Book review: The Pharisees

Anvil journal of theology and mission

Joseph Sievers and Amy Jill Levine (eds.), The Pharisees, (Grand Rapids: Eerdmans, 2021).

by Tom Wilson, St Philip’s Centre, Leicester

The Pharisees invariably get bad press in sermons. The purpose of this book is to encourage preachers and teachers to think again. The book’s basic argument is that any account of the Pharisees given in the Gospels is polemical, one side of a debate conducted in a particular style. Unthinking repetition of these stereotypes can, at worst, contribute to continued antisemitism. Lest the reader rolls their eyes and thinks of political correctness gone mad, I personally have witnessed and heard from Jewish friends of many incidents of precisely this problem.

The write up of a conference held at the Pontifical Biblical Institute in Rome in 2019, The Pharisees is perhaps not the kind of volume to read cover-to-cover in one sitting (specialist academics and book reviewers aside). The price tag may also mean those on a limited budget might look to a library to provide an opportunity to read it. But these points aside, this is a text that is well worth engaging with. In the prelude, Craig Morrison discusses where the name “Pharisee” comes from. He explores Leo Baeck’s focus on linking “saintliness” with “separation” as well as Louis Finkelstein’s argument that Pharisees were “separatists” within the Synagogue. He also covers New Testament approaches.
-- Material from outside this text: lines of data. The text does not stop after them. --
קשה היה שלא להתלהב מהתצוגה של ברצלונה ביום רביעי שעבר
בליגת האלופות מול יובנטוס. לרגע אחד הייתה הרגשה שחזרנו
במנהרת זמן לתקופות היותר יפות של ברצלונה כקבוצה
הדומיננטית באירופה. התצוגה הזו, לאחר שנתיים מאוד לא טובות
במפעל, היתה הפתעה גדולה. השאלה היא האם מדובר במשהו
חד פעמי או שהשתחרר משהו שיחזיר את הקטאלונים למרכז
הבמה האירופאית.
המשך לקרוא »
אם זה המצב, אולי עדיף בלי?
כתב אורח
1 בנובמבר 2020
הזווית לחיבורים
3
The first main part explores historical reconstructions. Many of these essays are specialist: a detailed exploration of 4QMMT from the Dead Sea Scrolls and what archaeological finds tell us about Pharisees being two examples. There is also considerable discussion of Josephus and the New Testament texts. Here essays range from detailed discussion of a particular passage (the woes against the Pharisees in Matthew 23) to more general questions as to whether Paul was a “perfectly righteous Pharisee” made all the more righteous by meeting with Jesus, and the relationship between Jesus and the Pharisees. This section contains essays that any serious student of the New Testament ought to read. What is particularly useful for those who tend to only engage with Christian (Evangelical) scholarship is that there are various perspectives present. It is, in my view at least, helpful for those who preach and teach the New Testament to understand how painful some of our most treasured texts are to other audiences.
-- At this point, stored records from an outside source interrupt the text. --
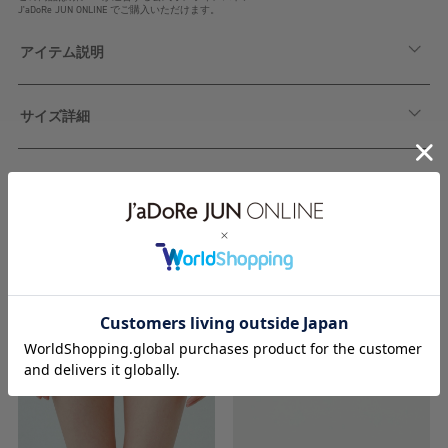
J'aDoRe JUN ONLINE でご購入いただけます。
アイテム説明
サイズ詳細
関連アイテム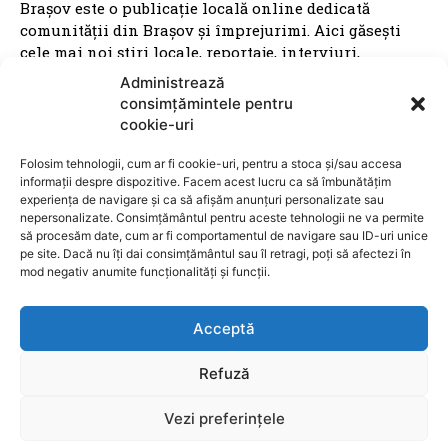
Brașov este o publicație locală online dedicată
comunității din Brașov și împrejurimi. Aici găsești
cele mai noi știri locale, reportaje, interviuri,
evenimente culturale, informații politice, sociale și
Administrează
economice – toate relatate cu profesionalism și
consimțămintele pentru
obiectivitate. Promovăm transparența, susținem
cookie-uri
inițiativele locale și dăm voce brașovenilor. Cu o
prezență activă în mediul digital și pe rețelele sociale,
Folosim tehnologii, cum ar fi cookie-uri, pentru a stoca și/sau accesa
informații despre dispozitive. Facem acest lucru ca să îmbunătățim
Ziarul Metropolitan Brașov este sursa ta de încredere
experiența de navigare și ca să afișăm anunțuri personalizate sau
pentru tot ce mișcă în oraș. Fie că ești cititor,
nepersonalizate. Consimțământul pentru aceste tehnologii ne va permite
antreprenor sau reprezentant al unei instituții
să procesăm date, cum ar fi comportamentul de navigare sau ID-uri unice
publice, suntem aici pentru a aduce conținut
pe site. Dacă nu îți dai consimțământul sau îl retragi, poți să afectezi în
relevant, rapid și corect. Ziarul Metropolitan Brașov –
mod negativ anumite funcționalități și funcții.
știri locale, pentru oameni locali.
Acceptă
Refuză
Vezi preferințele
ARTICOLE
This point, of the reception history of texts, is the central focus of part two. The sweep of history is broad in this section, beginning with the Church Fathers: Justin Martyr, Hegesippus, Hipolytus of Rome and Epiphanius of Salamis, as Matthias Sked explains how Pharisees were used as a symbolic group to suit the theological purposes of the authors. At the other end of this section, Philip Cunningham looks as how Pharisees are portrayed in Catholic religion textbooks, noting with disappointment that stereotypes and inaccuracies abound. Essays in this section discuss portrayal of Pharisees in art and in films, the Oberammergau Passion Play, as well as medieval scholars, Martin Luther and John Calvin. The tone of the section is one of Christian recognition of and repentance for past sins. There is a long, and deeply troubling, history of Christian antisemitism, which stands at odds with Jesus’ own Jewish identity, not to mention his command that we love everyone, including those we theologically disagree with, as ourselves. While it is true that Christians and Jewish people disagree as to our understanding of the person and significance of Jesus of Nazareth, the way in which Christians have done so has all-too-often brought nothing but shame and disgrace to our faith.
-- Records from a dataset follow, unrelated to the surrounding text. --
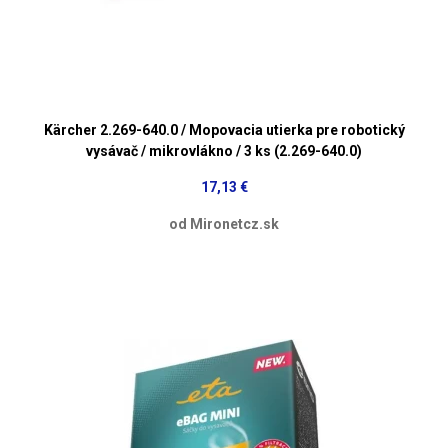
Kärcher 2.269-640.0 / Mopovacia utierka pre robotický
vysávač / mikrovlákno / 3 ks (2.269-640.0)
17,13 €
od Mironetcz.sk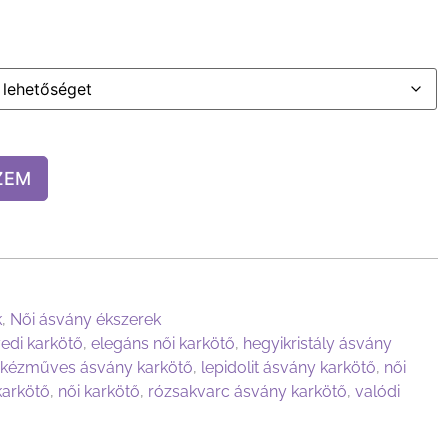
ZEM
k
,
Női ásvány ékszerek
edi karkötő
,
elegáns női karkötő
,
hegyikristály ásvány
kézműves ásvány karkötő
,
lepidolit ásvány karkötő
,
női
karkötő
,
női karkötő
,
rózsakvarc ásvány karkötő
,
valódi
The third part provides suggestions as to how we can improve. All those training for ministry, or indeed who preach regularly, ought to read or listen to Amy-Jill Levine at least once. Not because you will necessarily agree with everything she says, but because her views will certainly make you think. This is certainly true of her essay on preaching and teaching about the Pharisees in this volume. Levine is a New Testament scholar of considerable standing, who is also Jewish. Her scholarship is on the liberal and revisionist side, and in other writing she has challenged the historicity of different aspects of the Gospel accounts. That is an area that is open to debate; what is not debatable is her experience of (unthinking) antisemitism perpetuated by both popular Christian preachers and Sunday school teachers, as well as by New Testament scholars. But Levine doesn’t just find problems. She also suggests solutions such as labelling discriminatory art, providing historical information in the church newsletter to supplement the sermon, utilising resources specifically written to help the preacher avoid antisemitism, as well as teaching more generally on the history of Christian–Jewish relations. Perhaps most importantly, Levine encourages Christians to work with Jewish people in developing appropriate responses.

Christians believe they have good news to share. Many Jewish people hear us sharing hatred, discrimination and prejudice. The only way to deal with this problem is for honest conversation resulting in meaningful change. It may not be the case that your Jewish friends and colleagues will come to faith in Christ. But at least they’ll learn you love them enough to be willing to admit your mistakes and change where you’ve got things wrong.